Tourists Are Trashing the World’s Tallest Mountain, So China Has Banned Them From Its Base Camp
This picture taken on May 21, 2018 shows discarded climbing equipment and rubbish scattered around Camp 4 of Mount Everest. Decades of commercial mountaineering have turned Mount Everest into the world's highest rubbish dump as an increasing number of big-spending climbers pay little attention to the ugly footprint they leave behind. DOMA SHERPA / AFP / Getty Images
China has closed its Everest base camp to tourists because of a buildup of trash on the world’s tallest mountain.
The move comes as the Tibet Autonomous Region Sports Bureau said it had collected 8.4 metric tons (approximately 9.3 U.S. tons) of waste, including garbage and human waste, from the core area of the mountain last climbing season, ABC reported.
“[N]o unit or individuals are allowed entry into the core area of the Mount Qomolangma National Nature Reserve,” notices posted by the local government in Dingri County, Tibet, read.
Qomolangma is what Everest is called in Tibet. While ABC News reported that the notices first appeared in December of 2018, the story has only been widely reported internationally in recent days, according to The Huffington Post.
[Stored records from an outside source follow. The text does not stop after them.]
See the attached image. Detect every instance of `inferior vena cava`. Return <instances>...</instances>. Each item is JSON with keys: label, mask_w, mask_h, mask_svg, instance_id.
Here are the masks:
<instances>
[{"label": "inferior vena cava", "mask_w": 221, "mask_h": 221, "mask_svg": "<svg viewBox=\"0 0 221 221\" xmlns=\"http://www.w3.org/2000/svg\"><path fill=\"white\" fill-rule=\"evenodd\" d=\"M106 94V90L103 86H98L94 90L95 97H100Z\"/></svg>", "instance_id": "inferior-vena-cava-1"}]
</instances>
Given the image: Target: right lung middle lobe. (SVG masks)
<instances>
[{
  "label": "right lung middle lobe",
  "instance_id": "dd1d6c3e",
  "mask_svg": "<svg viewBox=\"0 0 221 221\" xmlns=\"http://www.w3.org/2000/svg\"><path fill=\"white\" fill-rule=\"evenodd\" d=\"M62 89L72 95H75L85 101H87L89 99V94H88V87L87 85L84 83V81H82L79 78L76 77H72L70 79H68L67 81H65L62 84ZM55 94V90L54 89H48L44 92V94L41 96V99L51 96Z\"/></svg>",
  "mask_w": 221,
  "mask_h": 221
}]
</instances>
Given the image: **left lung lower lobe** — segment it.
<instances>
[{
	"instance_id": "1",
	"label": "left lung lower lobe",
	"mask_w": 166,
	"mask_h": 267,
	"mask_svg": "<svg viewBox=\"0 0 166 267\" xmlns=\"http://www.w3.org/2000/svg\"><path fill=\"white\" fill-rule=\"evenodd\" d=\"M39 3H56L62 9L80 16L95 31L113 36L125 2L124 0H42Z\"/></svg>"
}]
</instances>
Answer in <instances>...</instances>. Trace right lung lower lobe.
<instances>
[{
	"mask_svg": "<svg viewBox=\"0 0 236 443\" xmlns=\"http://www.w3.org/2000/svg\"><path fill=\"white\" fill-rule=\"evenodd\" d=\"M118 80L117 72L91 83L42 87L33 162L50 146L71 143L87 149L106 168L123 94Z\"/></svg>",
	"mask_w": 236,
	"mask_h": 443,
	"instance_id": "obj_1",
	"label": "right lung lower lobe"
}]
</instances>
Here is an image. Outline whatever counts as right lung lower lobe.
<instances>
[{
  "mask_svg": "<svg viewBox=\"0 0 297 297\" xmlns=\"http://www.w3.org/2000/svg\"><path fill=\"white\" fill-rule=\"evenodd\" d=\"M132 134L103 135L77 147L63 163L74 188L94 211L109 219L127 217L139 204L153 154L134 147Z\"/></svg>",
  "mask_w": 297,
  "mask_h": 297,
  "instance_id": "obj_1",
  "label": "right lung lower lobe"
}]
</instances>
Qomolangma National Nature Reserve Deputy Director Gesang Droma told ABC News that researchers and mountain climbers would still be able to access the mountain from the Chinese side with permits. The People’s Daily said that only 300 permits would be granted this year. Tourists who want to view the north face of the mountain can still do so from the Rongbuk Monastery about a mile away from the base camp, Droma said.
Unfortunately the world’s highest mountains have become the world’s highest trash dump. Seriously climbers, the only trace you should leave behind is your courage, not garbage -.-!
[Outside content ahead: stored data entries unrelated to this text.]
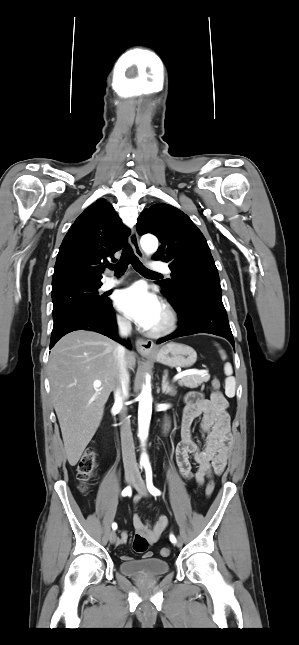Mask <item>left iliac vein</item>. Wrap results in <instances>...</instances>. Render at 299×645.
<instances>
[{
  "instance_id": "1",
  "label": "left iliac vein",
  "mask_w": 299,
  "mask_h": 645,
  "mask_svg": "<svg viewBox=\"0 0 299 645\" xmlns=\"http://www.w3.org/2000/svg\"><path fill=\"white\" fill-rule=\"evenodd\" d=\"M134 487H135V489L138 491V493L141 496L146 497L148 495V491H147L146 485L144 483V480L142 479V477H141V475L139 473L136 475V479L134 481ZM176 546L177 547L182 546L181 539H178V541L176 542Z\"/></svg>"
}]
</instances>
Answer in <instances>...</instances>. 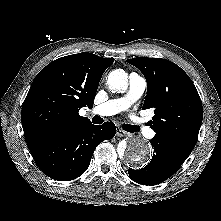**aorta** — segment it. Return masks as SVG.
<instances>
[{"mask_svg": "<svg viewBox=\"0 0 221 221\" xmlns=\"http://www.w3.org/2000/svg\"><path fill=\"white\" fill-rule=\"evenodd\" d=\"M107 83L111 92H124L128 87L127 73L122 69L113 70L108 75ZM117 150L120 157L135 168L145 166L151 156L147 140L140 136H133L128 140L121 141Z\"/></svg>", "mask_w": 221, "mask_h": 221, "instance_id": "762f6f07", "label": "aorta"}]
</instances>
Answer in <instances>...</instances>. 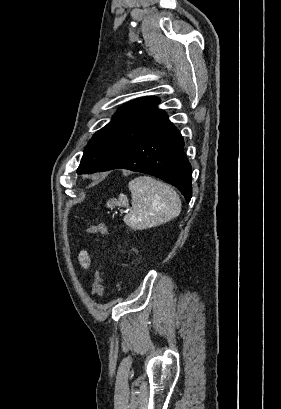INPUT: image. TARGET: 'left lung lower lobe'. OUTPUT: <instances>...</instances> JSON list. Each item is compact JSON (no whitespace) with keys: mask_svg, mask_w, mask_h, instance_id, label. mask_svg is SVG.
Wrapping results in <instances>:
<instances>
[{"mask_svg":"<svg viewBox=\"0 0 281 409\" xmlns=\"http://www.w3.org/2000/svg\"><path fill=\"white\" fill-rule=\"evenodd\" d=\"M183 146L180 132L169 121L113 157L97 172L123 168L154 175L176 186L189 202L192 196L191 165L183 153Z\"/></svg>","mask_w":281,"mask_h":409,"instance_id":"1","label":"left lung lower lobe"}]
</instances>
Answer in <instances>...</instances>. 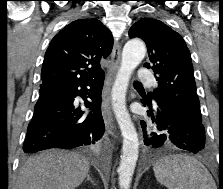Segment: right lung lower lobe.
<instances>
[{
	"mask_svg": "<svg viewBox=\"0 0 223 189\" xmlns=\"http://www.w3.org/2000/svg\"><path fill=\"white\" fill-rule=\"evenodd\" d=\"M104 74L94 81L73 86L40 89V97L29 123L23 145L25 153L49 148L71 149L93 145L102 137L105 127L101 115V92ZM86 114L77 108L75 97L86 99Z\"/></svg>",
	"mask_w": 223,
	"mask_h": 189,
	"instance_id": "right-lung-lower-lobe-1",
	"label": "right lung lower lobe"
}]
</instances>
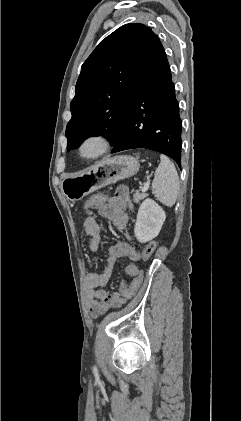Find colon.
<instances>
[{"label": "colon", "instance_id": "obj_1", "mask_svg": "<svg viewBox=\"0 0 241 421\" xmlns=\"http://www.w3.org/2000/svg\"><path fill=\"white\" fill-rule=\"evenodd\" d=\"M107 200V195L103 193L94 194L86 202V209L88 211H91L95 208H98L105 204ZM157 248V242L153 241L150 242L142 251L141 258L142 260L146 261L151 258L154 251ZM125 273L128 276L134 277L132 283L130 285H127L125 282H121L120 288H119V294L121 297L125 300L130 299L136 291L139 289L142 281H143V272L139 269L136 263L130 262L125 267Z\"/></svg>", "mask_w": 241, "mask_h": 421}]
</instances>
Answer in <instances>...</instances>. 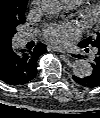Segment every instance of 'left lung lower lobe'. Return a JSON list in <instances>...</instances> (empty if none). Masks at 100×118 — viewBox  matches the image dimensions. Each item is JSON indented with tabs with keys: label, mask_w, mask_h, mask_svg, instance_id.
<instances>
[{
	"label": "left lung lower lobe",
	"mask_w": 100,
	"mask_h": 118,
	"mask_svg": "<svg viewBox=\"0 0 100 118\" xmlns=\"http://www.w3.org/2000/svg\"><path fill=\"white\" fill-rule=\"evenodd\" d=\"M79 46L81 48H86L85 50L88 51L87 46H83L80 45ZM94 49L96 50V56L93 60V62L91 63L92 65V73L91 75L84 77V78H79L77 76H73V80L85 87H96V86H100V45L97 47H94ZM77 58H79V56H77Z\"/></svg>",
	"instance_id": "1"
}]
</instances>
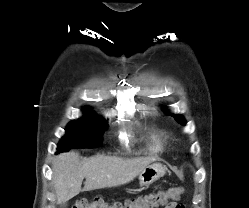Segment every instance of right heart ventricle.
Returning a JSON list of instances; mask_svg holds the SVG:
<instances>
[{"mask_svg": "<svg viewBox=\"0 0 249 208\" xmlns=\"http://www.w3.org/2000/svg\"><path fill=\"white\" fill-rule=\"evenodd\" d=\"M167 142L166 134L159 129H152L148 133V145L154 152H159L164 149Z\"/></svg>", "mask_w": 249, "mask_h": 208, "instance_id": "right-heart-ventricle-1", "label": "right heart ventricle"}]
</instances>
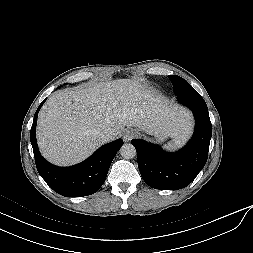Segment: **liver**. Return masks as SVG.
I'll use <instances>...</instances> for the list:
<instances>
[{
  "label": "liver",
  "mask_w": 253,
  "mask_h": 253,
  "mask_svg": "<svg viewBox=\"0 0 253 253\" xmlns=\"http://www.w3.org/2000/svg\"><path fill=\"white\" fill-rule=\"evenodd\" d=\"M190 123L189 115L137 81L118 79L87 87L59 90L42 107L37 140L42 155L61 166L88 158L103 143L98 132L109 130L112 140L124 127L152 135L177 136Z\"/></svg>",
  "instance_id": "6515ba94"
}]
</instances>
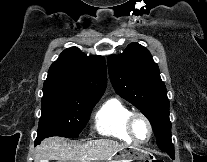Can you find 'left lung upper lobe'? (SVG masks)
<instances>
[{
	"label": "left lung upper lobe",
	"mask_w": 207,
	"mask_h": 162,
	"mask_svg": "<svg viewBox=\"0 0 207 162\" xmlns=\"http://www.w3.org/2000/svg\"><path fill=\"white\" fill-rule=\"evenodd\" d=\"M108 69L115 91L149 119L160 150L173 149L167 90L149 51L131 43L108 57Z\"/></svg>",
	"instance_id": "5c2ea615"
}]
</instances>
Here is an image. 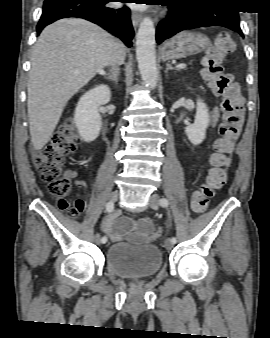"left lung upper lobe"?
<instances>
[{
  "instance_id": "obj_1",
  "label": "left lung upper lobe",
  "mask_w": 270,
  "mask_h": 338,
  "mask_svg": "<svg viewBox=\"0 0 270 338\" xmlns=\"http://www.w3.org/2000/svg\"><path fill=\"white\" fill-rule=\"evenodd\" d=\"M195 1L223 2L224 0H195Z\"/></svg>"
}]
</instances>
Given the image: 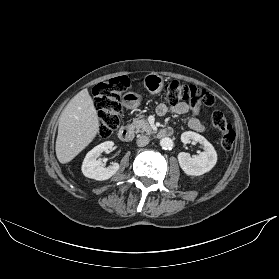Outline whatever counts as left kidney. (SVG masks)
<instances>
[{
  "instance_id": "5707ae66",
  "label": "left kidney",
  "mask_w": 279,
  "mask_h": 279,
  "mask_svg": "<svg viewBox=\"0 0 279 279\" xmlns=\"http://www.w3.org/2000/svg\"><path fill=\"white\" fill-rule=\"evenodd\" d=\"M181 141L188 144L191 141L199 142L204 146V152L199 155L190 156L188 153L180 152L178 154V161L181 169L191 176H200L209 172L217 162V153L210 142L202 135L186 131L181 135Z\"/></svg>"
}]
</instances>
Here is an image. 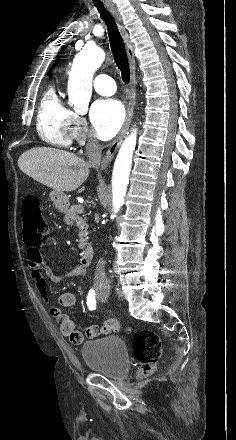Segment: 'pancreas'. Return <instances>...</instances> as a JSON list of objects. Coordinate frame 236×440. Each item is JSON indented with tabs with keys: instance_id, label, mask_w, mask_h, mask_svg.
Returning a JSON list of instances; mask_svg holds the SVG:
<instances>
[{
	"instance_id": "cf45deb5",
	"label": "pancreas",
	"mask_w": 236,
	"mask_h": 440,
	"mask_svg": "<svg viewBox=\"0 0 236 440\" xmlns=\"http://www.w3.org/2000/svg\"><path fill=\"white\" fill-rule=\"evenodd\" d=\"M77 206L78 205H74L65 212L64 221L66 224L71 226L74 225V223H76V225L79 228V233H78L79 242H80L79 248L84 249L87 244L86 236H87L88 225L86 223V218H82L79 216L80 212L77 211Z\"/></svg>"
}]
</instances>
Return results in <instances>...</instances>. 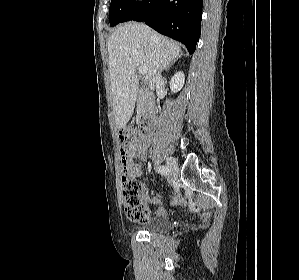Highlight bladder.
I'll list each match as a JSON object with an SVG mask.
<instances>
[{
	"mask_svg": "<svg viewBox=\"0 0 299 280\" xmlns=\"http://www.w3.org/2000/svg\"><path fill=\"white\" fill-rule=\"evenodd\" d=\"M169 228L170 223L165 217H155L147 223L144 230L153 234L166 232Z\"/></svg>",
	"mask_w": 299,
	"mask_h": 280,
	"instance_id": "bladder-1",
	"label": "bladder"
}]
</instances>
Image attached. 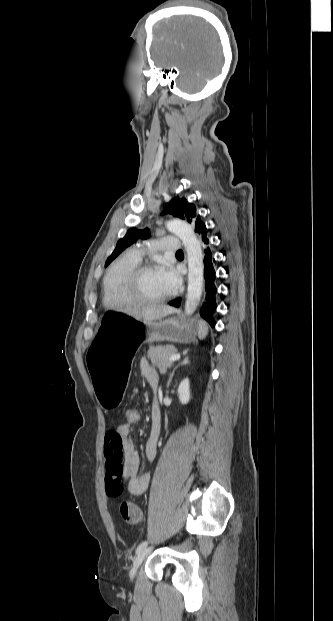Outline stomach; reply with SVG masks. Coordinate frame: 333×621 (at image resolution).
<instances>
[{
	"mask_svg": "<svg viewBox=\"0 0 333 621\" xmlns=\"http://www.w3.org/2000/svg\"><path fill=\"white\" fill-rule=\"evenodd\" d=\"M198 332V323L181 325L168 318L157 322L136 320L132 314L106 312L100 320L97 335L87 347V361L97 396L105 411L115 412L128 385V368L134 354L144 342H191Z\"/></svg>",
	"mask_w": 333,
	"mask_h": 621,
	"instance_id": "0dacf381",
	"label": "stomach"
}]
</instances>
.#traveltips #tibettravel #mounteverest #Everest #travelbetter #cleanup pic.twitter.com/AsxjEJAqiG
— The Travel Brief (@mytravelbrief) February 17, 2019
The trashing of Everest has emerged as a growing problem in recent years, with some news outlets referring to it as the “world’s highest garbage dump.”
Both Nepal and China have previously implemented policies trying to encourage climbers to clean up after themselves. Nepal charges teams a $4,000 trash deposit that is returned if they bring down at least eight kilograms (approximately 17.6 pounds) of garbage. China fines climbers if they do not return with the same amount. Despite this, only half of climbers in 2018 brought down the minimum amount of trash, according to a video posted by The South China Morning Post.
Most climbers choose to climb Everest from Nepal. Of the 648 summits in 2017, only 217 left from the Tibetan base camp, ABC News reported. However, the Tibetan base camp is popular especially with Chinese tourists because it is accessible via car.
The Nepalese base camp is only accessible after a two week hike, but it saw a record 45,000 visitors in the 2016-2017 year, BBC News reported. The Chinese base camp saw 40,000 visitors in 2015, the most recent year for which numbers are available. It received 59,000 visitors in 2014, 7,400 of whom were foreign tourists, according to ABC.